Fusion is often misdiagnosed as gemination. Gemination is a developmental anomaly of shape, which is considered as an effort by a single tooth germ to divide ensuing in a large single tooth with bifid crown, with the coronal halves having mirror images. Several clinical and radiographic criteria like morphology of crown and root chamber and number of teeth are used to differentiate fusion from gemination. In case of fusion, when the anomalous tooth is counted as one, teeth count reveals a missing tooth, whereas in gemination there is normal teeth count. However, distinguishing fusion and gemination by tooth count alone is not a parameter in all cases because fusion can occur between supernumerary and normal teeth [20]. The diagnosis was arrived at complete fusion of the permanent mandibular central and lateral incisors accompanied by talon cusp after evaluating the clinical and radiographic findings. A summary of documented cases of fusion with talon cusp on same tooth has been shown in Table 3.

The documentation of very few cases of talon cusp with fusion on same tooth prevents the authors from doing a significant analysis. Talon cusp has also been associated with various dental anomalies like mesiodens, microdontia, odontomas, shovel-shaped incisors, germination, and dens invaginatus [21]. A few cases of talon cusp on labial aspect of maxillary incisors have also been reported [22]. However, according to Mayes, labial talon cusps should not be compared with lingual talon cusps as they are two completely different traits [22].
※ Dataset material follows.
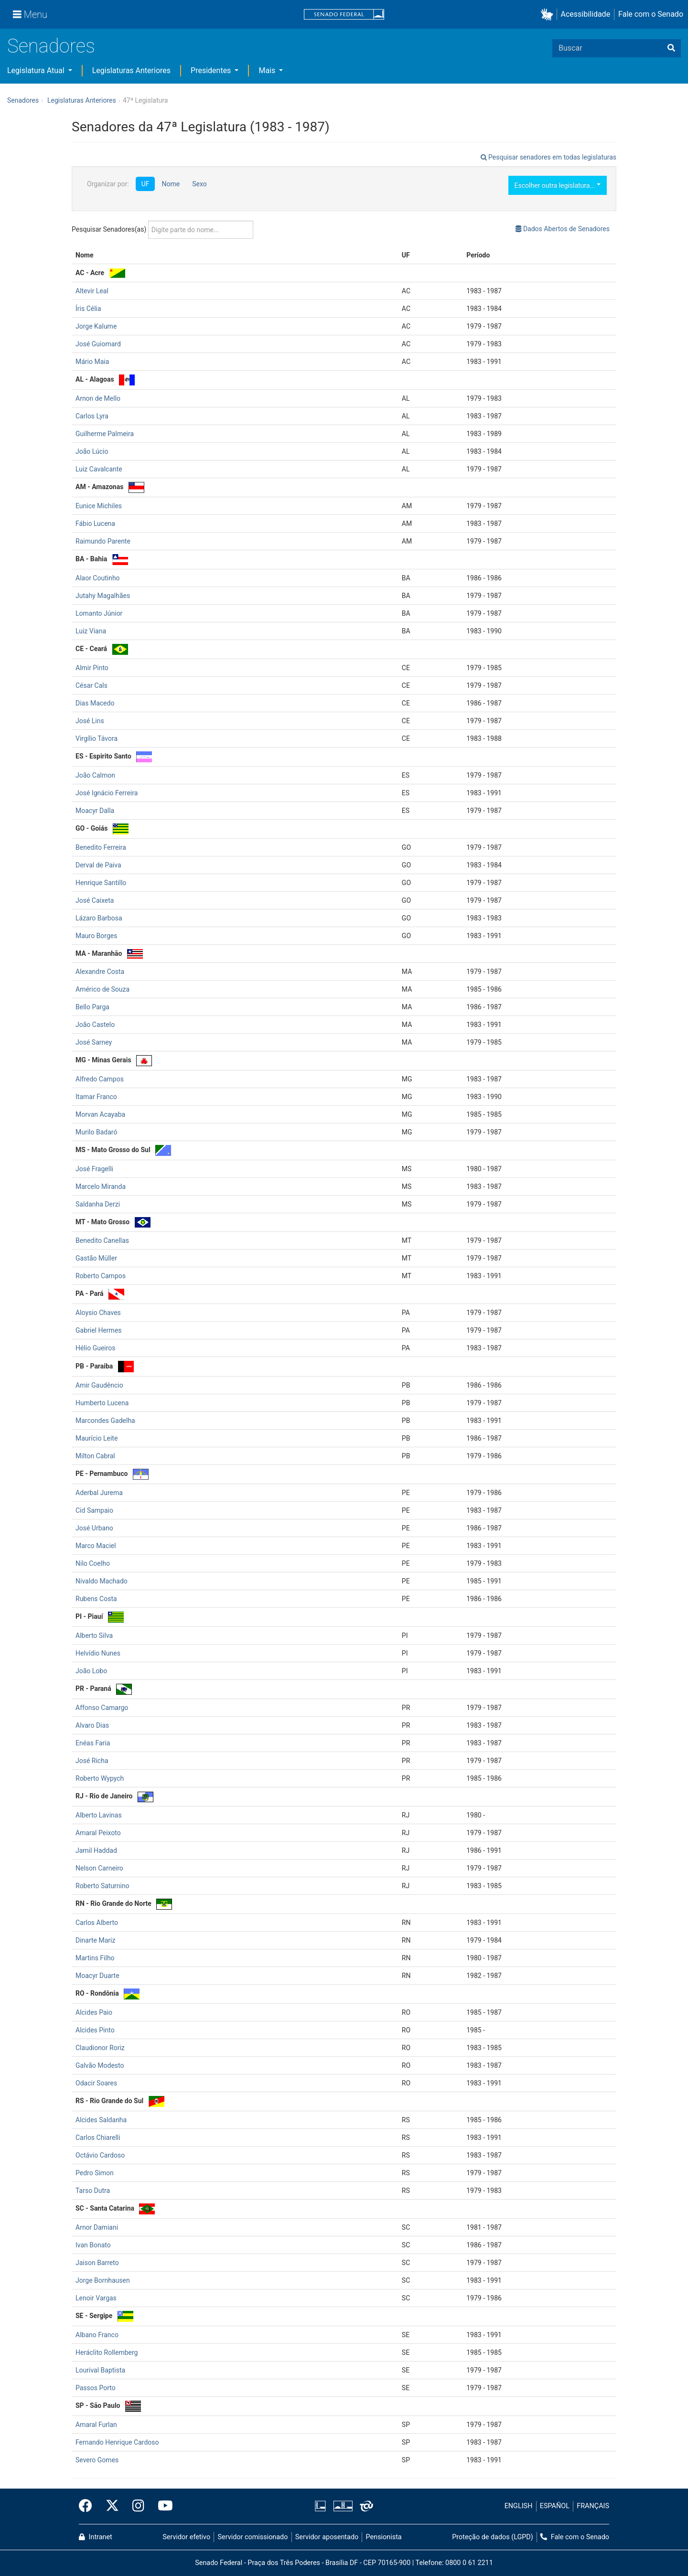 This screenshot has height=2576, width=688. Describe the element at coordinates (93, 2245) in the screenshot. I see `Ivan Bonato` at that location.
The different types of talon cusp represent varying complications. Type III talon cusp is likely to cause an esthetic problem to patient, whereas type I talon cusp is more likely to be endodontically challenging. Type II talon cusp is a greater risk factor for trauma from occlusion and occlusal interference leading to periodontal problems. All types of talon cusp can present varying degrees of operative difficulty during various dental procedures like periodontal splinting, extractions, and endodontic procedures. However, data on the complications caused by talon cusp and their types is not existent in the English literature. Studies should be conducted to describe the various complications associated with these types of talon cusp.
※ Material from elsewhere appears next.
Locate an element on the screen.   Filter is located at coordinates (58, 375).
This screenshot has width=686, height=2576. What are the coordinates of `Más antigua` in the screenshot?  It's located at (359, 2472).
Asymptomatic cases of talon cusp should be left untreated. However treatment options vary for symptomatic cases from simple grinding to orthodontic, endodontic, and prosthetic procedures depending on the extent of complications and size of talon cusp [7]. In our study, since no complications could be anticipated, therefore no intervention was done. The management of symptomatic talon cusp on an anomalous tooth (fusion, gemination) would be most difficult due to varied anatomical factors. Patients should be counseled regarding the unique condition and motivated for frequent recall check-ups for intraoral examination. Patients should be made aware about the diverse complications so that an early and timely diagnosis can thus ensure and prevent any further onset of complications.

5. Conclusion

The prevalence of talon cusp in our study was extremely low (0.02%; 1 in 430 cases) and infrequent in mandibular arch. Type I talon cusp and type II talon cusp were the most prevalent types observed in our study and overall there was a slight male predilection (60%). Clinicians should be alert in diagnosing this unique entity that can help in early treatment of the condition and thereby preventing any potential complications. A larger sample size for the prevalence of types of talon cusp should be conducted. Talon cusp associated with fusion on a same tooth is an extremely rare entity.

Conflict of Interests

The authors declare that there is no conflict of interests regarding the publication of this paper.